The lobby of InterContinental Genève is home to several masterpieces by international artists. A unique sculpture of branches by Korean artist Jae-Hyo Lee crowns the top of the fireplaces, providing contrast in colour and texture. Above the reception, light plays on the intricate branch-work of another spectacular work by the same artist. Meanwhile, the silver touch of Christofle sparkles throughout the space, especially in the great doors of the Grand Ballroom, in full glory as imagined by Belgian artist Christian Heckscher.
The touch of designer Tony Chi and other renowned artists can be felt throughout the restaurants, conference spaces, suites and rooms of InterContinental Genève. Other notable works of art featured at the hotel include hand-painted wall coverings by Anya Larkin (USA), paintings by Alessandro Twombly (Italy), sculptures by Zed Taylor (Switzerland/UK) and a sliding-door glass fresco by Amanda Weil (USA) and Saint-Gobain Glass. Discover these works during your next visit.
Korean artist Lee Jae-Hyo works with stone, metal and wood to create intricate pieces reminiscent of the complex and mysterious patterns found in nature. Land art, minimalism and Arte Povera all influence his work. Playful and sophisticated, his artwork includes both functional and functionless pieces, ranging from benches, stools and tables to abstract, biomorphic forms.
Unique wood sculptures by Lee Jae-Hyo can be found above the fireplaces and the reception area in the lobby. A hemispherical table created by Lee is located next to the entrance of the Woods restaurant.

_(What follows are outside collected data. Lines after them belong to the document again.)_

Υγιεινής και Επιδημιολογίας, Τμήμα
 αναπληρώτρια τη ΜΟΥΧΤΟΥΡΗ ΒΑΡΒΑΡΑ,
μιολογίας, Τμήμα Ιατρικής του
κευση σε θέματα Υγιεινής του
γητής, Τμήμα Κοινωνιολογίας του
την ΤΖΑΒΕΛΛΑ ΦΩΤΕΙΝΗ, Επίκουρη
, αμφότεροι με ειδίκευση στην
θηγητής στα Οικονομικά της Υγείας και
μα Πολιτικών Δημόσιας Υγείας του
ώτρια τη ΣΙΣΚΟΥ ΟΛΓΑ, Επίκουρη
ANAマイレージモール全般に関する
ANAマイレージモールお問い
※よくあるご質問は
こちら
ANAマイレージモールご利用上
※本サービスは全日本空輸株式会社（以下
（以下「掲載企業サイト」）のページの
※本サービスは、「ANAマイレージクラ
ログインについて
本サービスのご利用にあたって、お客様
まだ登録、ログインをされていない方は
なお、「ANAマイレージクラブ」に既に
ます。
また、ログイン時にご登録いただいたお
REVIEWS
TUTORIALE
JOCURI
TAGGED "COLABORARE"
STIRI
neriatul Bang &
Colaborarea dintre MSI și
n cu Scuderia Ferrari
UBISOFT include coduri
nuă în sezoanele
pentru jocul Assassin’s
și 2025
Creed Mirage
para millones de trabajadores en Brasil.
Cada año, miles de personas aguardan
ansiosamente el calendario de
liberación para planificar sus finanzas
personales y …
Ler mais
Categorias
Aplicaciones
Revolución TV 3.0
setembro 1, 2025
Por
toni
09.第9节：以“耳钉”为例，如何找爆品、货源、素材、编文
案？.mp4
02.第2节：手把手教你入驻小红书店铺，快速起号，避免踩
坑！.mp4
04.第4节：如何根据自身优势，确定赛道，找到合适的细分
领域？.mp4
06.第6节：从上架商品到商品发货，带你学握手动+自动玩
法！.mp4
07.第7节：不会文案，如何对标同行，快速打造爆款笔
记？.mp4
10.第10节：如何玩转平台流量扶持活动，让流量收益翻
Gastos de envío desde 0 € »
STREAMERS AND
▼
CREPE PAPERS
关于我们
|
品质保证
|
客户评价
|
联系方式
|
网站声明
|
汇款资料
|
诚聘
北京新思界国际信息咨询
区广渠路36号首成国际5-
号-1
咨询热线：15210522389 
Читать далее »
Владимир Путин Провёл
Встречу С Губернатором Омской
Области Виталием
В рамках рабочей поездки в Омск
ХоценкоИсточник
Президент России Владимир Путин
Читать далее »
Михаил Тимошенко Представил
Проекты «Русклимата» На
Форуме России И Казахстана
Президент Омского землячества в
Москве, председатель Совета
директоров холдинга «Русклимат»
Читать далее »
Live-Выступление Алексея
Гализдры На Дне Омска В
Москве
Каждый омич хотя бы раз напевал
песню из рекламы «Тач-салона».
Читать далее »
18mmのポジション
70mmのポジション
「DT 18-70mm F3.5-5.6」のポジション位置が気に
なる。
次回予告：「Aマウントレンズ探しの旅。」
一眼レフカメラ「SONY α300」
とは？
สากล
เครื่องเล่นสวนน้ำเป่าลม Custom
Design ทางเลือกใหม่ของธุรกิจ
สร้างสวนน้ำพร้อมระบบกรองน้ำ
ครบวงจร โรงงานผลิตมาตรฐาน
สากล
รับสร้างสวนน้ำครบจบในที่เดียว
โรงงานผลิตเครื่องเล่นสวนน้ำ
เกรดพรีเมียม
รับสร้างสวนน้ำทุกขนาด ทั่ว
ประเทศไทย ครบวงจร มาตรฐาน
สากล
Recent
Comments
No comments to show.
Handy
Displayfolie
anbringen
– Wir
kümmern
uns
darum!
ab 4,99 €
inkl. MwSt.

Swedish-American artist Anya Larkin has been internationally acclaimed for her handcrafted wallpapers, many composed of silver and gold leaf. Using ancient techniques to create contemporary patterns, the late artist’s designs are inspired by simple geometric shapes and natural textures. Larkin’s wallcoverings are featured in the permanent collections of the Louvre’s Department of Decorative Arts in Paris and the Victoria and Albert Museum in London.

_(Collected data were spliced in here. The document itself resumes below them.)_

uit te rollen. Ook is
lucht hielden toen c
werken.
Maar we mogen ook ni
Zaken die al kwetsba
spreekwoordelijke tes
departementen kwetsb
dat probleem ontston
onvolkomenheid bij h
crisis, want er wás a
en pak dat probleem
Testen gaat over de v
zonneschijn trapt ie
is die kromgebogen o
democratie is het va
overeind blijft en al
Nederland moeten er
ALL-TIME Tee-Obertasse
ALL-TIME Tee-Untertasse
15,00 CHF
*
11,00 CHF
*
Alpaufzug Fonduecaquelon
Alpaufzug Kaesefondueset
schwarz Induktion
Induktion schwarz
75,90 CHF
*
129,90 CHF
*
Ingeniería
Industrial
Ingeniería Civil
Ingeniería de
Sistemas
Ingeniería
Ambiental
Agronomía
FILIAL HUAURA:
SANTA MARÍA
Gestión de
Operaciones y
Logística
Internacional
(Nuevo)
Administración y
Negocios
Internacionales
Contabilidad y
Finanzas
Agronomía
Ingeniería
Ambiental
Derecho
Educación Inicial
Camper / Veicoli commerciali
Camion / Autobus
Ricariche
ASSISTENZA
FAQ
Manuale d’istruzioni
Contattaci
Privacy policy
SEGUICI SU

Handcrafted wallcoverings by Anya Larkin can be found on the first-floor corridor leading to the Grand Ballroom.
Italian artist Alessandro Twombly is known for his organic, textured sculptures and his paintings of flowers in broad and expressive strokes. The son of famed American abstractionist Cy Twombly, Alessandro Twombly has been exhibiting regularly at key galleries and museums since the 1980s. He currently lives and works in Rome.
Paintings by Alessandro Twombly can be found near the elevators on the lobby and first-floor levels.

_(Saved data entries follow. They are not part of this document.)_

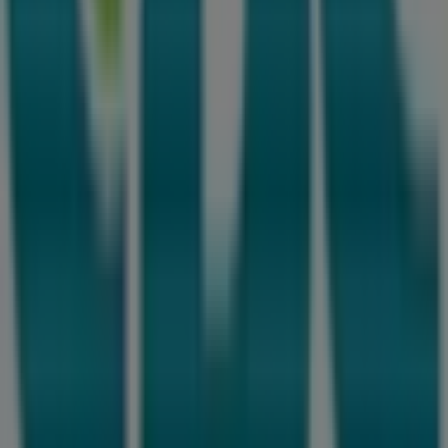
Velkommen til
CBC
butikken på Tiendeo, hvor du kan
opdage de bedste
tilbud
,
kampagner
og
kataloger
fra
dette anerkendte mærke inden for
Elektronik og
hvidevarer
sektoren. Vores fysiske butik er beliggende
på
Gisselfeldvej 12A
,
Haslev
, og her vil du finde et bredt
udvalg af kvalitetsprodukter, der hjælper dig med at
spare penge hele
august 2026
.
På Tiendeo tilbyder vi alle de opdaterede oplysninger om
CBC
, såsom åbningstider, eksklusive tilbud og den
præcise placering af butikken på
Gisselfeldvej 12A
.
Derudover får du adgang til de nyeste kataloger fra
CBC
,
hvor du kan opdage de nyeste kampagner og få store
rabatter på
Elektronik og hvidevarer
produkter til dine
køb i
Haslev
.
Gå ikke glip af muligheden for at besøge
CBC
butikken på
Gisselfeldvej 12A
for en fuld shoppingoplevelse. Vi
inviterer dig til at udforske de kampagner, vi har til dig i
denne
august
og holde dig opdateret om de bedste
tilbud fra
CBC
i
Haslev
. Besøg os og begynd at spare i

Christian Heckscher for Christofle
Belgian artist Christian Heckscher has been producing intricate etchings on metal surfaces since 1971, frequently working with luxury interior designers and architects in Europe, North America and Asia. His designs are inspired by the rhythmic curves and layers found in nature, with the sparkle of light bringing his metal etchings to life.
Christofle, a fine silverware and home accessories manufacturer based in France, was founded by jeweller Charles Christofle in 1830.
The metal etchings of Christian Heckscher for Christofle can be found throughout the lobby and Grand Ballroom, particularly on the large doors leading to the Ballroom.
Born in Geneva, English-Swiss artist Zed Taylor is a self-taught sculptor who also worked with mixed media in paintings and photography. The late artist is predominantly known for his large sculptures, made with materials such as earth, plaster, cement, wood and metal. Through Taylor’s art, rough and rigid raw materials are reborn as works full of movement and life.
An immense floral sculpture by Zed Taylor can be found near the Woods restaurant entrance
American artist Amanda Weil founded Weil Studio in 1993 based on her interest in the intersection of photography and architecture. Her studio specialises in large-scale photographic glass, in which glass is transformed by photography, and the image itself is transformed by light. Weil’s designs are often inspired by natural shapes and forms.
Founded in France, glass manufacturer Saint-Gobain Glass specialises in developing high-performing and innovative glass solutions.
A large sliding-door glass fresco crafted by Saint-Gobain and featuring a drawing by Amanda Weil can be found at the Fumoir.
In the work of New York artist M. Troy, the creative use of broken mirrors leads to an unexpected fragmentation of space. These reflective shards break and multiply the images of the surrounding space, resulting in new perspectives of the familiar.
A wall of broken mirrors designed by M. Troy can be found at the Bar Les Nations.